Why was Katalin Karikó chosen for the Time 100? Because she is a scientist who started out from Kisújszállás and went on to become a biologist and biochemist at the University of Szeged, "whose dedication over the past three decades helped bring mRNA vaccines to the world". The quotations are from Jennifer Doudna, Nobel Prize-winning professor at the University of California, Berkeley.


She “began studying RNA at a time when it was largely considered uninteresting as a therapeutic molecule." recalled Doudna of Karikó's struggling research.

 

Why does the nominator admire someone "who is now a senior vice president at BioNTech"? Because of “her dogged pursuit of an idea she was passionate about, and her willingness to collaborate with others.” Katalin Karikó's research "highlights the importance of curiosity-driven science". Her discovery "provides a foundation for new technologies: those early efforts to demonstrate mRNA’s potential would lead to the development of both the Pfizer-BioNTech and Moderna COVID-19 vaccines.”


Why are Jennifer Doudna and millions of people grateful to Katalin Karikó and her collaborators? Because they "pursued ideas that led to a novel technology with the potential to transform future vaccines for infectious diseases as well as autoimmune and other disorders.” Doudna wrote in the last paragraph of her tribute to Katalin Karikó in the Time 100.

 

Biochemist about another biochemist

What links do the two researchers have besides the laudation? Jennifer Doudna is a biochemist, just like Katalin Karikó, and she was awarded a Nobel Prize, the top honour in the scientific world for her work in co-discovering the CRISPR-Cas9.


CRISPR is an acronym for "clustered regularly interspaced short palindromic repeats", which is the name for short, repetitive stretches of DNA in the bacterial genome, explains Wikipedia.

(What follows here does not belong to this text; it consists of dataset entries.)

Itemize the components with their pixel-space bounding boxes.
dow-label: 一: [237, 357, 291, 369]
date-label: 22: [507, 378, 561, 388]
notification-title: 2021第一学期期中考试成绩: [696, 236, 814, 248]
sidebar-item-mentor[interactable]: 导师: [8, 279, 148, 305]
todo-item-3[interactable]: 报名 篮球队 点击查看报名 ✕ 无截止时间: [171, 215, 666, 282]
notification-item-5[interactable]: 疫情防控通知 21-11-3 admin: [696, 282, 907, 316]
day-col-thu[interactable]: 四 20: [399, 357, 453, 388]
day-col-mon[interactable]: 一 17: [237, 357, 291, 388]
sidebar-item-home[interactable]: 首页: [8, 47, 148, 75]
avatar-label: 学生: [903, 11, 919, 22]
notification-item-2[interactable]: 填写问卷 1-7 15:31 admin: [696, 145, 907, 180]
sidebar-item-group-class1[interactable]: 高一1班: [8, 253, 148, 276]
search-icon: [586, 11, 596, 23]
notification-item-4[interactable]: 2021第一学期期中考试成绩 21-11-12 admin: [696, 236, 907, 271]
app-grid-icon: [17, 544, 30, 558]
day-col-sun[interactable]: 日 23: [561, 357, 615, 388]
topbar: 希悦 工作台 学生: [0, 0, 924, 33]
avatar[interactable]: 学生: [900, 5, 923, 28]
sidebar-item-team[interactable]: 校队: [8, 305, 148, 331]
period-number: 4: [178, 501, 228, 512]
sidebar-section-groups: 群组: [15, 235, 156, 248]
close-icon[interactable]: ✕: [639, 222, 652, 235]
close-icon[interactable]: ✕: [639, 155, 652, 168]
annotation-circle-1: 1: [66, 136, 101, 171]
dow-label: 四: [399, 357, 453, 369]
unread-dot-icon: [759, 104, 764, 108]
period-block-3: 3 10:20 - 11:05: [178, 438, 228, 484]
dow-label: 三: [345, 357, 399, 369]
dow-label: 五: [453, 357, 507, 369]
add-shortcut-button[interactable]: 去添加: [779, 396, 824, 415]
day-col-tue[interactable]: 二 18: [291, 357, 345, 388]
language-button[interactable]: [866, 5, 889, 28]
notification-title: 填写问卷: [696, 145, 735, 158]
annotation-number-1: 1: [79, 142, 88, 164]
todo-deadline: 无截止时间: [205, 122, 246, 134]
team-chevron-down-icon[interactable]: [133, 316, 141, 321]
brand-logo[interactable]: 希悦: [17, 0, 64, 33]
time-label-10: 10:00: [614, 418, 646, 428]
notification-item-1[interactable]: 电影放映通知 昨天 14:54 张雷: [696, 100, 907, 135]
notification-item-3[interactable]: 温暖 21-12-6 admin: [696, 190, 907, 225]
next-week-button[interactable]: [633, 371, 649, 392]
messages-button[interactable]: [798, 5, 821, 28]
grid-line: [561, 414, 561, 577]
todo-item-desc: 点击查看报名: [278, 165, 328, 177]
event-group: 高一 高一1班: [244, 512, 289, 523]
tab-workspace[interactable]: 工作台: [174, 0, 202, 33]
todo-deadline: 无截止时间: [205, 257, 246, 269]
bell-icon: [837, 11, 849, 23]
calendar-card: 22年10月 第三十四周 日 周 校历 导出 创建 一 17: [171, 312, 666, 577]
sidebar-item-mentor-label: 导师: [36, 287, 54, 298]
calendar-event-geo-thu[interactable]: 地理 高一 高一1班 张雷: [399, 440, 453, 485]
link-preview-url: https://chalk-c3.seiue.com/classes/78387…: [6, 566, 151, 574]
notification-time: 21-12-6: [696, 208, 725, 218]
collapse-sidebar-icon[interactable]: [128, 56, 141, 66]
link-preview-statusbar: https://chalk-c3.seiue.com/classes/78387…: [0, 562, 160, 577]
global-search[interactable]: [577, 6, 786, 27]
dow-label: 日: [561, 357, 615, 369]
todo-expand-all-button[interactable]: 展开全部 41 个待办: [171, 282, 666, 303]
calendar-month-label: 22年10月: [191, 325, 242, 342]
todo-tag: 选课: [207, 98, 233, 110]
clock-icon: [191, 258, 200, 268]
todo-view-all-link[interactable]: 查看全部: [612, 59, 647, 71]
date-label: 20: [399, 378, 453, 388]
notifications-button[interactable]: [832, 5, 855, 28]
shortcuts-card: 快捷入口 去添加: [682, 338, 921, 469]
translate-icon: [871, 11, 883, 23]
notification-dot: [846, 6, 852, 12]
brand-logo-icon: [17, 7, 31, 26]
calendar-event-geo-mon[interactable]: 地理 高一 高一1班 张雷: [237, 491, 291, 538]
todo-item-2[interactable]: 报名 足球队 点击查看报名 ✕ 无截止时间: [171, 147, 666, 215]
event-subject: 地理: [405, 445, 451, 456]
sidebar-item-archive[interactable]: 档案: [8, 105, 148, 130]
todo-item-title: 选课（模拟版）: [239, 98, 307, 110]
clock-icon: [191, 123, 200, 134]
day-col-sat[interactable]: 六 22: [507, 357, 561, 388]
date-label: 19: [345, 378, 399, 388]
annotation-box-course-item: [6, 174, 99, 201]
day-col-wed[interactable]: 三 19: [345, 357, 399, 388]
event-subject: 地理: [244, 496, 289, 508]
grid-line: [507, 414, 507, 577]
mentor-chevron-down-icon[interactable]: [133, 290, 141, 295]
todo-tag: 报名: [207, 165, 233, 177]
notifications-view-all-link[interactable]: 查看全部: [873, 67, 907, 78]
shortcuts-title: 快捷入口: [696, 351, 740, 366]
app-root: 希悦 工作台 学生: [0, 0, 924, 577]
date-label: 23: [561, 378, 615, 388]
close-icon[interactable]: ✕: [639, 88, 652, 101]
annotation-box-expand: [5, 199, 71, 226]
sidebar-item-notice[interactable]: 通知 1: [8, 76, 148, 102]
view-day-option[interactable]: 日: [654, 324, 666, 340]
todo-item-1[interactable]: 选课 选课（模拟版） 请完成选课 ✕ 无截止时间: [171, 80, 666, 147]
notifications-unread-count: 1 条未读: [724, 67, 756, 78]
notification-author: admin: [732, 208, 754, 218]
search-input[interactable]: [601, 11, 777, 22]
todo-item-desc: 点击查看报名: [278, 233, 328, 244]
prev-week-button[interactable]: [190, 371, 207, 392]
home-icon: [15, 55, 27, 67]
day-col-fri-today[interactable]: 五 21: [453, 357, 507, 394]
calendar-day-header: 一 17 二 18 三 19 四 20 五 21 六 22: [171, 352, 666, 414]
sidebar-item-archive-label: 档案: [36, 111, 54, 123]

The Cas protein complex was isolated in 2008, 5 types and 16 subtypes have been described. “They are used to detect and destroy DNA from similar bacteriophages during subsequent infections."


The US researcher and her fellow 2020 Chemistry Nobel Prize winner Emmanuelle Charpentier were awarded the prize for their development of the CRISPR-Cas9 'genetic scissor' that allows targeted, highly precise editing of DNA. This means that both Karikó’s and Doudna's work are connected to viruses and DNA. The two researchers are also linked by the vaccine, as both of them received the mRNA-based ‘pioneering vaccine’.

 

One list, six categories

Time magazine published its 2021 list of the 100 most influential people in the world on 15 September 2021, the 37th birthday of the British Royal Prince and Duke of Sussex, Henry Charles Albert David. The cover of TIMES published two days later on every continent of the world feature photo of Prince Harry and his wife Meghan. The Duke and Duchess came out on top of the Icons category.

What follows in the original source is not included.